Work instruction:
Replicate the data exactly, every line included.

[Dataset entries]
==*==

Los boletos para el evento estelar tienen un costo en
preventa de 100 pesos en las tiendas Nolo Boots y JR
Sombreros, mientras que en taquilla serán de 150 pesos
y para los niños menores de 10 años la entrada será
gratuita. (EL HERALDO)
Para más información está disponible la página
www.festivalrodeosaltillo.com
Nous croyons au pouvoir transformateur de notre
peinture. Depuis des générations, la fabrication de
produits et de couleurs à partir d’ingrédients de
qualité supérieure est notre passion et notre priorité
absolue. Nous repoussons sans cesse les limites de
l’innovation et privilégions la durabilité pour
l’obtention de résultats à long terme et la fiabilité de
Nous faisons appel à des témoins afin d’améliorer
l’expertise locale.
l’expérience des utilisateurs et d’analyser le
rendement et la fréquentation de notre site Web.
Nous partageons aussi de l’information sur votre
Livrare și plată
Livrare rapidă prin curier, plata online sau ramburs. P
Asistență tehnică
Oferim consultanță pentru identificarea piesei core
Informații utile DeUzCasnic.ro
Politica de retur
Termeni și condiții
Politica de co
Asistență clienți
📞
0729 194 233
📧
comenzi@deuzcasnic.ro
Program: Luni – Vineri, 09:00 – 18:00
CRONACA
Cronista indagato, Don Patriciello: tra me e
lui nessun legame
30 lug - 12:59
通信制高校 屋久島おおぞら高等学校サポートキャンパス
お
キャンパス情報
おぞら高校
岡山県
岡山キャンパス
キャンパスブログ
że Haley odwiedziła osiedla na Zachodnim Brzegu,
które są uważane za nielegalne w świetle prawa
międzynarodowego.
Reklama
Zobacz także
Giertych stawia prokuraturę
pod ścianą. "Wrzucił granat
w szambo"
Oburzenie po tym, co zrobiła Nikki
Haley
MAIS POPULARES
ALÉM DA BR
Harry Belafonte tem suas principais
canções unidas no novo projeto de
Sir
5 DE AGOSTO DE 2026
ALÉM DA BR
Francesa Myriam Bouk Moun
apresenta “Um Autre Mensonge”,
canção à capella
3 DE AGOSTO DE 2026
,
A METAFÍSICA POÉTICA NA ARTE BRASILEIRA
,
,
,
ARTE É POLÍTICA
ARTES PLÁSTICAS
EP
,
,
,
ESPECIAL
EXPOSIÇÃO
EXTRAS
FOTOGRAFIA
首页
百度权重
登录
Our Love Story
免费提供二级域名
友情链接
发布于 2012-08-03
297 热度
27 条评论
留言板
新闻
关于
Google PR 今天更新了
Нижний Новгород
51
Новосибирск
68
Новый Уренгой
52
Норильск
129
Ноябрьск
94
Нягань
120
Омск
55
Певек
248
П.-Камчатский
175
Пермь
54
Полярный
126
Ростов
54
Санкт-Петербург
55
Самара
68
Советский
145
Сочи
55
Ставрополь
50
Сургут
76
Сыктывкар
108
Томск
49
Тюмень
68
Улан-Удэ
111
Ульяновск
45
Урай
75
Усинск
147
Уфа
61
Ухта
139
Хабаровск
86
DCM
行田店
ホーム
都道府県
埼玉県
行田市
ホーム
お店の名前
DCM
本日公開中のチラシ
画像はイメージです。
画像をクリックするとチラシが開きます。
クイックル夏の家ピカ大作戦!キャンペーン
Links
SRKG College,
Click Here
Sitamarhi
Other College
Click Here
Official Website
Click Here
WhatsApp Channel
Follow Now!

==*==

Result of the task:
Los boletos para el evento estelar tienen un costo en
preventa de 100 pesos en las tiendas Nolo Boots y JR
Sombreros, mientras que en taquilla serán de 150 pesos
y para los niños menores de 10 años la entrada será
gratuita. (EL HERALDO)
Para más información está disponible la página
www.festivalrodeosaltillo.com
Nous croyons au pouvoir transformateur de notre
peinture. Depuis des générations, la fabrication de
produits et de couleurs à partir d’ingrédients de
qualité supérieure est notre passion et notre priorité
absolue. Nous repoussons sans cesse les limites de
l’innovation et privilégions la durabilité pour
l’obtention de résultats à long terme et la fiabilité de
Nous faisons appel à des témoins afin d’améliorer
l’expertise locale.
l’expérience des utilisateurs et d’analyser le
rendement et la fréquentation de notre site Web.
Nous partageons aussi de l’information sur votre
Livrare și plată
Livrare rapidă prin curier, plata online sau ramburs. P
Asistență tehnică
Oferim consultanță pentru identificarea piesei core
Informații utile DeUzCasnic.ro
Politica de retur
Termeni și condiții
Politica de co
Asistență clienți
📞
0729 194 233
📧
comenzi@deuzcasnic.ro
Program: Luni – Vineri, 09:00 – 18:00
CRONACA
Cronista indagato, Don Patriciello: tra me e
lui nessun legame
30 lug - 12:59
通信制高校 屋久島おおぞら高等学校サポートキャンパス
お
キャンパス情報
おぞら高校
岡山県
岡山キャンパス
キャンパスブログ
że Haley odwiedziła osiedla na Zachodnim Brzegu,
które są uważane za nielegalne w świetle prawa
międzynarodowego.
Reklama
Zobacz także
Giertych stawia prokuraturę
pod ścianą. "Wrzucił granat
w szambo"
Oburzenie po tym, co zrobiła Nikki
Haley
MAIS POPULARES
ALÉM DA BR
Harry Belafonte tem suas principais
canções unidas no novo projeto de
Sir
5 DE AGOSTO DE 2026
ALÉM DA BR
Francesa Myriam Bouk Moun
apresenta “Um Autre Mensonge”,
canção à capella
3 DE AGOSTO DE 2026
,
A METAFÍSICA POÉTICA NA ARTE BRASILEIRA
,
,
,
ARTE É POLÍTICA
ARTES PLÁSTICAS
EP
,
,
,
ESPECIAL
EXPOSIÇÃO
EXTRAS
FOTOGRAFIA
首页
百度权重
登录
Our Love Story
免费提供二级域名
友情链接
发布于 2012-08-03
297 热度
27 条评论
留言板
新闻
关于
Google PR 今天更新了
Нижний Новгород
51
Новосибирск
68
Новый Уренгой
52
Норильск
129
Ноябрьск
94
Нягань
120
Омск
55
Певек
248
П.-Камчатский
175
Пермь
54
Полярный
126
Ростов
54
Санкт-Петербург
55
Самара
68
Советский
145
Сочи
55
Ставрополь
50
Сургут
76
Сыктывкар
108
Томск
49
Тюмень
68
Улан-Удэ
111
Ульяновск
45
Урай
75
Усинск
147
Уфа
61
Ухта
139
Хабаровск
86
DCM
行田店
ホーム
都道府県
埼玉県
行田市
ホーム
お店の名前
DCM
本日公開中のチラシ
画像はイメージです。
画像をクリックするとチラシが開きます。
クイックル夏の家ピカ大作戦!キャンペーン
Links
SRKG College,
Click Here
Sitamarhi
Other College
Click Here
Official Website
Click Here
WhatsApp Channel
Follow Now!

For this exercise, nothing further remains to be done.